If physician earnings concern you, the safest specialty in my view is a surgical subspecialty. Complicated procedures require the human touch, and that's where highly specialized medical devices will further ensure that specialized surgeons will have rents in the long term. While biotech / pharmaceutical companies don't typically benefit physicians with their innovations from a financial standpoint, medical devices definitely benefit orthopods and other surgeons. Their technologies have to be operated in specialized surgeon hands.

Right now radiologists are making lots of money. But just as X-ray interpretation is a commodity, a lot of imaging study interpretations will be commoditized in the future. I'd say you'll be fine if you go into diagnostic radiology, but you have to keep this in mind. However, as long as radiologists are on the cutting edge in areas like MRI / PET and interventional, they won't have to worry about this. On the other hand, there's probably overcapacity of MRIs and maybe even PETs, so these are no longer the kind of money-making machines they used to be.

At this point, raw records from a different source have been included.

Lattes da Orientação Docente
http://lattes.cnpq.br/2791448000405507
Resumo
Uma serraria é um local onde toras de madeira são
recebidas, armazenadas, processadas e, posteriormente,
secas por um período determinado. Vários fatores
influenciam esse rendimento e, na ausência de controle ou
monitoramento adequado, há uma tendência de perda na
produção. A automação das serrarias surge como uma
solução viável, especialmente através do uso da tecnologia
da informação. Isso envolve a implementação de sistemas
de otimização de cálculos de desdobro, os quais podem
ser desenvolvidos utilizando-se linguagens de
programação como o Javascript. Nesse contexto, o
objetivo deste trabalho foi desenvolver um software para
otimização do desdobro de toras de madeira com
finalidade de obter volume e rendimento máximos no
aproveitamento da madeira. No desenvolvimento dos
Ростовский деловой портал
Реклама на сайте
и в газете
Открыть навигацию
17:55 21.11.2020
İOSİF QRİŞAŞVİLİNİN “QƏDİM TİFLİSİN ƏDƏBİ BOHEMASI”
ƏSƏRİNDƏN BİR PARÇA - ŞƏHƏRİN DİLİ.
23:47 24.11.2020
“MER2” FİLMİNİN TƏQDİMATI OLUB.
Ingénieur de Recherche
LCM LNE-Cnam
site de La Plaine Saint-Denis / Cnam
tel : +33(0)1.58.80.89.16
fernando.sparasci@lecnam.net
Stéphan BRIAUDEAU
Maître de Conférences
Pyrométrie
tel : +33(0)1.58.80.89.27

Anesthesiologists are basically being replaced by cheaper labor and machines. Sure, there are opportunities for anesthesiologists, but they are in complicated procedures and no doubt the "market" is shrinking for anesthesiologists.

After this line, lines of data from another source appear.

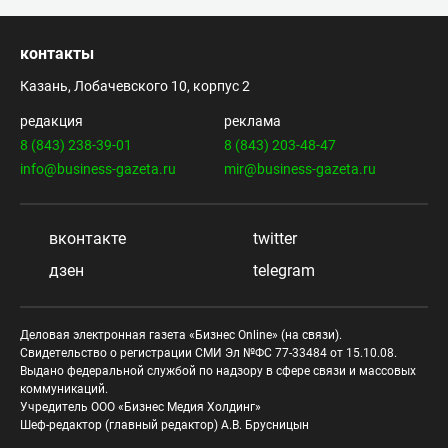
контакты
Казань, Лобачевского 10, корпус 2
редакция
реклама
8 (843) 238-39-01
8 (843) 203-48-47
info@business-gazeta.ru
mir@business-gazeta.ru
вконтакте
twitter
дзен
telegram
Деловая электронная газета «Бизнес Online» (на связи).
Свидетельство о регистрации СМИ Эл №ФС 77-33484 от 15.10.08.
Выдано федеральной службой по надзору в сфере связи и массовых
коммуникаций.
Учредитель ООО «Бизнес Медия Холдинг»
Шеф-редактор (главный редактор) А.В. Брусницын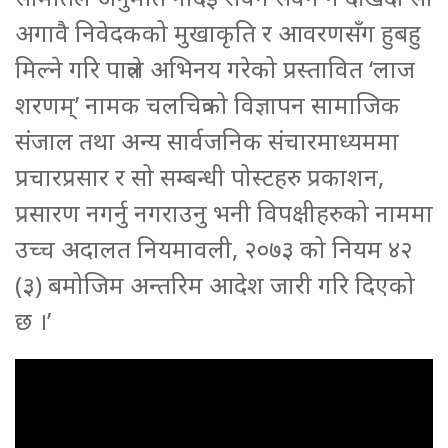
अगावै निवेदकको मुखाकृति र आवरणसँग हुबहु
मिल्ने गरि पात्रले अभिनय गरेको प्रस्तावित ‘लाज
शरणम्’ नामक चलचित्रको विज्ञापन सामाजिक
संजाल तथा अन्य सार्वजनिक संचारमाध्यममा
प्रचारप्रसार र सो सम्बन्धी पोस्टहरु प्रकाशन,
प्रसारण नगर्नु नगराउनु भनी विपक्षीहरुको नाममा
उच्च अदालत नियमावली, २०७३ को नियम ४२
(३) बमोजिम अन्तरिम आदेश जारी गरि दिएको
छ ।’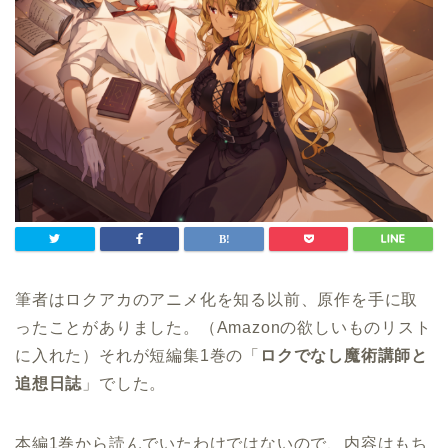
筆者はロクアカのアニメ化を知る以前、原作を手に取
ったことがありました。（Amazonの欲しいものリスト
に入れた）それが短編集1巻の「
ロクでなし魔術講師と
追想日誌
」でした。
本編1巻から読んでいたわけではないので、内容はもち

As long as it's the drug companies who are innovating, I cannot see salaries in many non-surgical specialties rise, unless it's due to demographics expanding the market for medical care.

Also, consumers are becoming more knowledgeable about health care. With increasing costs, they may be price sensitive and you might actually see real competition with nurse practitioners and people who work in complementary medicine (particularly for pain management and musculoskeletal ailments)

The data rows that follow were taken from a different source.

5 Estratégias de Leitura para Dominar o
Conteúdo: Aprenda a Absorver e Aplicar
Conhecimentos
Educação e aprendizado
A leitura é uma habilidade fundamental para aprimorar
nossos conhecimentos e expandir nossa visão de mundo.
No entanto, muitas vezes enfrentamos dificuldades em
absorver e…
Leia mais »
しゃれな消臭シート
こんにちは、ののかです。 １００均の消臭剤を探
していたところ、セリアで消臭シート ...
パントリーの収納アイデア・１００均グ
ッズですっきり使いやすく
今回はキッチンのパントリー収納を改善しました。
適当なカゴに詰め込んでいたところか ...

A principle in services businesses is as follows: in order to earn high profit margins, your customer must be high-net worth. So people in dermatology, plastics, or even family medicine, cater to the high-net worth individuals by setting up premium-level health care centers. Offer your patients green tea and aromatherapy, along with 24-hour communication via blackberry or e-mail. I'm not kidding. People want health care cheap when it comes to life and death situations, but when it comes to things like skin rejuvenation, they treat such service as a luxury and are willing to pay lots of $$$ for it. There may be barriers to entry, but you might find a way to develop a reputation. There might be competition, but you can always differentiate yourself as a city is always crowded with all types of high-end restaurants with different themes.

Also, it is true that working in rural areas is lucrative. But it is still more lucrative to subspecialize, and subspecialists don't live in rural areas, they live in metropolitan areas. Everybody pays a premium for living in places that offer a wide range of things (so-called "culture"), a wide range of good schools, low pollution, good weather, beautiful scenery, etc. That's just the laws of economics.